Sal só ria, escorado na geladeira enchendo o copo de água gelada.

- E você aí, tá rindo de quê? - Perguntei envergonhada. Ele andou devagarzinho até onde eu tava e sussurrou no meu ouvido: 

- É segredo. Só conto se você vier comigo agora. - Eita. Levantei da cadeira, nem olhei pra cara das meninas que era pra não perigar uma crise de riso ou de choro. 

Subi as escadas com a mão dele pegada na minha. Sal parou na porta do quarto, me beijou a bochecha outra vez, e tirou um lenço do bolso. 

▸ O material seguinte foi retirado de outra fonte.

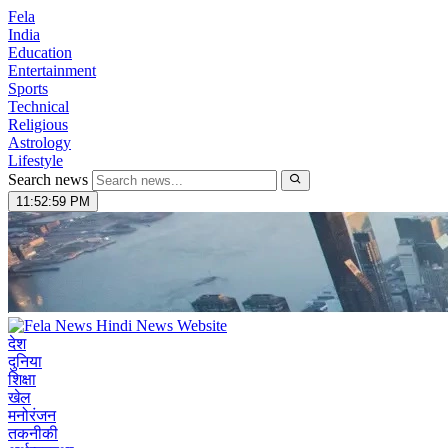
Fela
India
Education
Entertainment
Sports
Technical
Religious
Astrology
Lifestyle
Search news
11:53:00 PM
देश
दुनिया
शिक्षा
खेल
मनोरंजन
तकनीकी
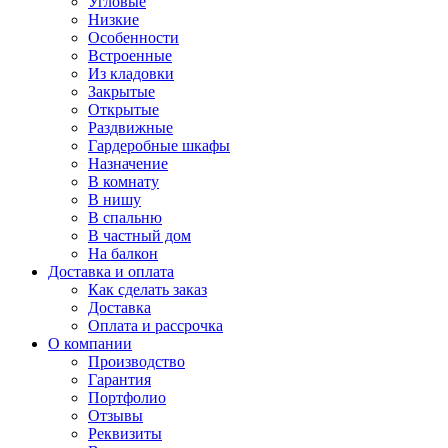
Угловые
Низкие
Особенности
Встроенные
Из кладовки
Закрытые
Открытые
Раздвижные
Гардеробные шкафы
Назначение
В комнату
В нишу
В спальню
В частный дом
На балкон
Доставка и оплата
Как сделать заказ
Доставка
Оплата и рассрочка
О компании
Производство
Гарантия
Портфолио
Отзывы
Реквизиты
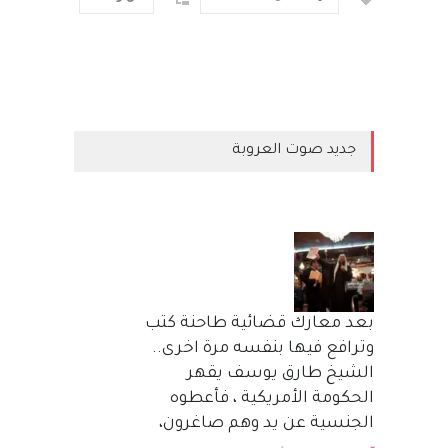
جديد صوت العروبة
بعد معارك قضائية طاحنة كتب
وترافع فيها بنفسه مرة اخرى..
الشيخ طارق يوسف يقهر
الحكومة الأمريكية ، فأعطوه
الجنسية عن يد وهم صاغرون،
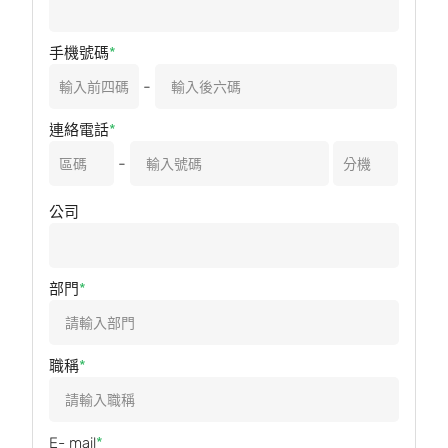
手機號碼
-
連絡電話
-
公司
部門
職稱
E- mail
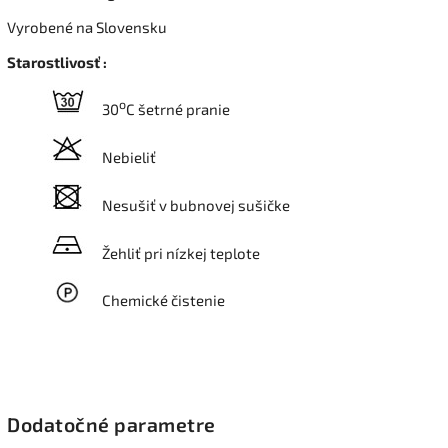
Vyrobené na Slovensku
Starostlivosť :
o
30
C šetrné pranie
Nebieliť
Nesušiť v bubnovej sušičke
Žehliť pri nízkej teplote
Chemické čistenie
Dodatočné parametre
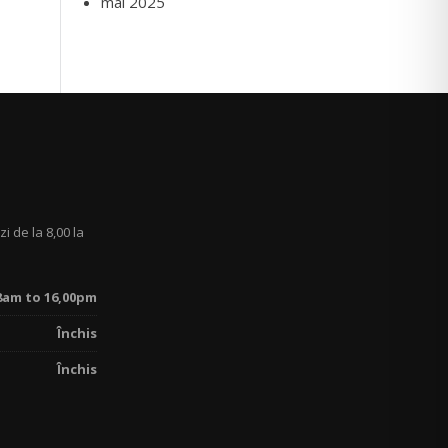
mai 2025
zi de la 8,00 la
8am to 16,00pm
Închis
Închis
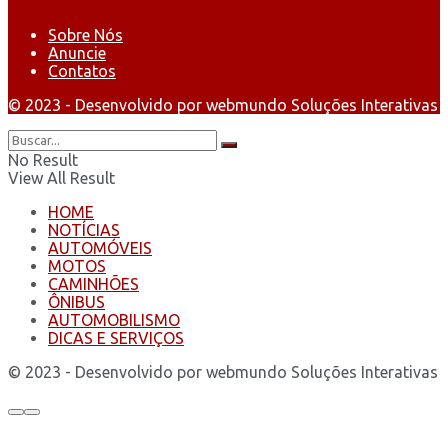
Sobre Nós
Anuncie
Contatos
© 2023 - Desenvolvido por webmundo Soluções Interativas
No Result
View All Result
HOME
NOTÍCIAS
AUTOMÓVEIS
MOTOS
CAMINHÕES
ÔNIBUS
AUTOMOBILISMO
DICAS E SERVIÇOS
© 2023 - Desenvolvido por webmundo Soluções Interativas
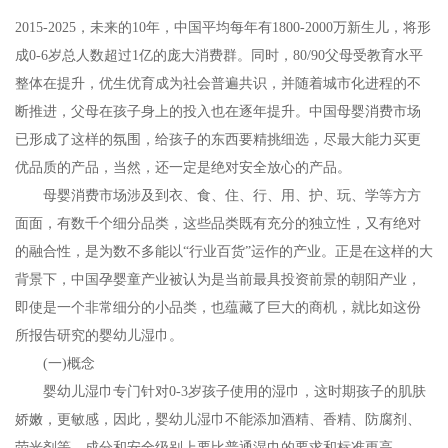
2015-2025，未来的10年，中国平均每年有1800-2000万新生儿，将形
成0-6岁总人数超过1亿的庞大消费群。同时，80/90父母受教育水平
整体在提升，优生优育成为社会普遍共识，并随着城市化进程的不
断推进，父母在孩子身上的投入也在逐年提升。中国母婴消费市场
已形成了这样的氛围，给孩子的东西要精挑细选，尽最大能力买更
优品质的产品，当然，还一定是绝对安全放心的产品。
母婴消费市场涉及到衣、食、住、行、用、护、玩、学等方方
面面，有数千个细分品类，这些品类既有充分的独立性，又有绝对
的融合性，是为数不多能以“行业百货”运作的产业。正是在这样的大
背景下，中国孕婴童产业被认为是当前最具投资前景的朝阳产业，
即使是一个非常细分的小品类，也蕴藏了巨大的商机，就比如这份
所报告研究的婴幼儿湿巾。
(一)概念
婴幼儿湿巾专门针对0-3岁孩子使用的湿巾，这时期孩子的肌肤
娇嫩，更敏感，因此，婴幼儿湿巾不能添加酒精、香精、防腐剂、
荧光剂等，成分和安全级别上要比普通湿巾的要求和标准更高。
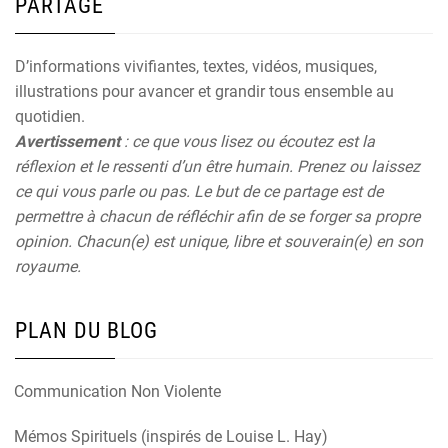
PARTAGE
D’informations vivifiantes, textes, vidéos, musiques,
illustrations pour avancer et grandir tous ensemble au
quotidien.
Avertissement
: ce que vous lisez ou écoutez est la
réflexion et le ressenti d’un être humain. Prenez ou laissez
ce qui vous parle ou pas. Le but de ce partage est de
permettre à chacun de réfléchir afin de se forger sa propre
opinion. Chacun(e) est unique, libre et souverain(e) en son
royaume.
PLAN DU BLOG
Communication Non Violente
Mémos Spirituels (inspirés de Louise L. Hay)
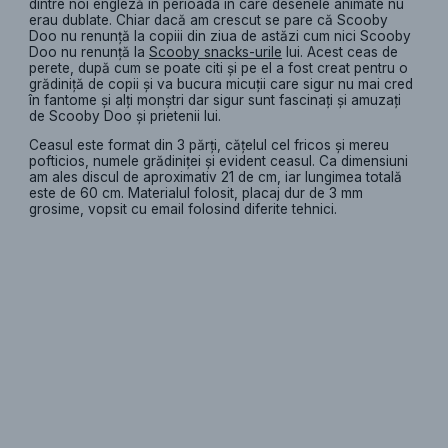
dintre noi engleză în perioada în care desenele animate nu
erau dublate. Chiar dacă am crescut se pare că Scooby
Doo nu renunță la copiii din ziua de astăzi cum nici Scooby
Doo nu renunță la
Scooby snacks-urile
lui. Acest ceas de
perete, după cum se poate citi și pe el a fost creat pentru o
grădiniță de copii și va bucura micuții care sigur nu mai cred
în fantome și alți monștri dar sigur sunt fascinați și amuzați
de Scooby Doo și prietenii lui.
Ceasul este format din 3 părți, cățelul cel fricos și mereu
pofticios, numele grădiniței și evident ceasul. Ca dimensiuni
am ales discul de aproximativ 21 de cm, iar lungimea totală
este de 60 cm. Materialul folosit, placaj dur de 3 mm
grosime, vopsit cu email folosind diferite tehnici.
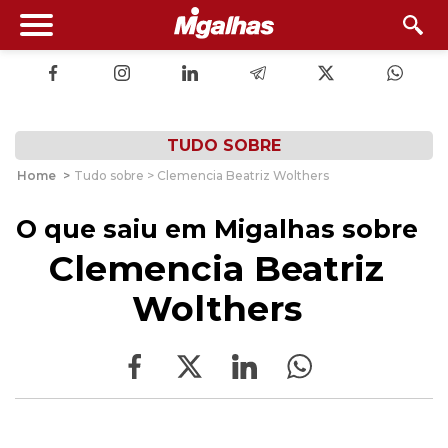
TUDO SOBRE
Home
>
Tudo sobre > Clemencia Beatriz Wolthers
O que saiu em Migalhas sobre
Clemencia Beatriz
Wolthers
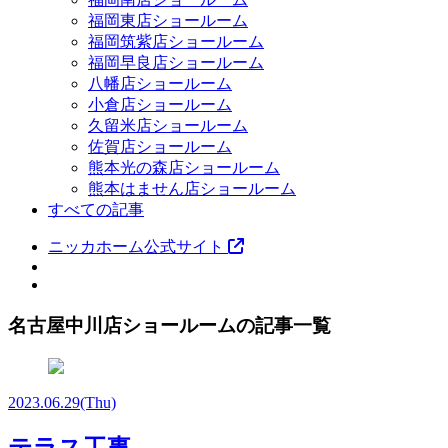
福岡東店ショールーム
福岡筑紫店ショールーム
福岡早良店ショールーム
八幡店ショールーム
小倉店ショールーム
久留米店ショールーム
佐賀店ショールーム
熊本光の森店ショールーム
熊本はません店ショールーム
すべての記事
ニッカホーム公式サイト
名古屋中川店ショールームの記事一覧
2023.06.29
(Thu)
テラス工事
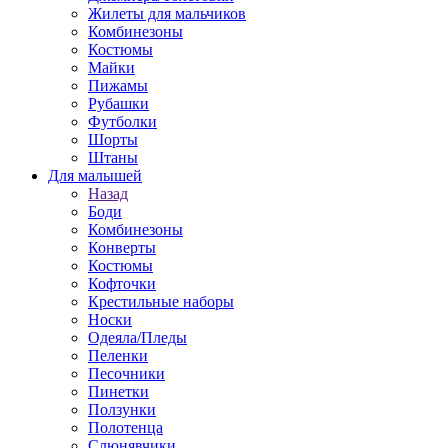
Жилеты для мальчиков
Комбинезоны
Костюмы
Майки
Пижамы
Рубашки
Футболки
Шорты
Штаны
Для малышей
Назад
Боди
Комбинезоны
Конверты
Костюмы
Кофточки
Крестильные наборы
Носки
Одеяла/Пледы
Пеленки
Песочники
Пинетки
Ползунки
Полотенца
Слюнявчики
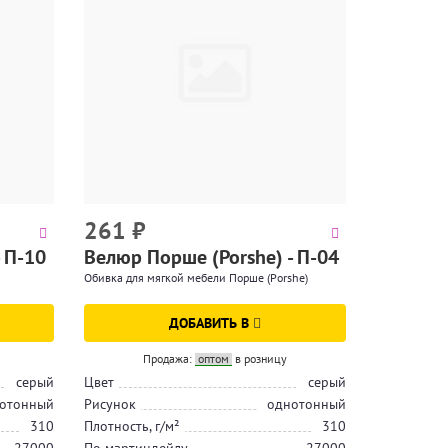
261
₽
 П-10
Велюр Порше (Porshe) - П-04
Обивка для мягкой мебели Порше (Porshe)
ДОБАВИТЬ В
Продажа:
оптом
в розницу
серый
Цвет
серый
отонный
Рисунок
однотонный
310
Плотность, г/м²
310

- O que é isso? - Perguntei. Ele cheirou o perfume no meu pescoço e sussurrou outra vez na minha orelha, enquanto vendava meus olhos com o lenço. 

- Não se preocupa. Eu juro que nós não vamos fazer nada que você não queira. - Concordei com um aceno de cabeça.

Ouvi a porta abrindo, ele me puxou devagarzinho pelo braço - andei uns três, quatro passos e ouvi a chave girar, trancando a porta. Ele falou um "Calmaí" e em alguns segundos começou a tocar uma música muito boa. Quando ele tirou a venda dos meus olhos, meu queixo quase bateu no chão.

Tinham velas espalhadas por todos os lados e uma rosa, vermelha, sozinha em cima da cama. 

- Eu não acredito que você fez isso. 

- O quê? - Ele perguntou, com a voz aflita - Você não gostou? N-não tem pro-p-problema, eu só quis f-fazer uma coisa bonit... Esquece, esquece. - Ele começou a catar umas velas do chão, agoniado. 

Eu o abracei. O coração de Sal batia acelerado, nervoso, dava pra sentir. 

- Se acalma, moço. Tá tudo... Lindo! 

- Eu amo você. - Ele disse. Eu o beijei. Ele me puxou do chão, me pôs no colo e me deitou na cama. 

~

Eu já estava quase dormindo quando a porta do quarto abriu. Renato cantarolava uma música qualquer do Elton John segurando sua taça de vinho.

- Você fica linda me julgando. - Eu joguei meu travesseiro nele. 

- Eu não estou te julgando. Só não gosto da música. 

- Como você não gosta dessa música, ela é maravilhosa!

- Não me sinto muito bem com músicas românticas. 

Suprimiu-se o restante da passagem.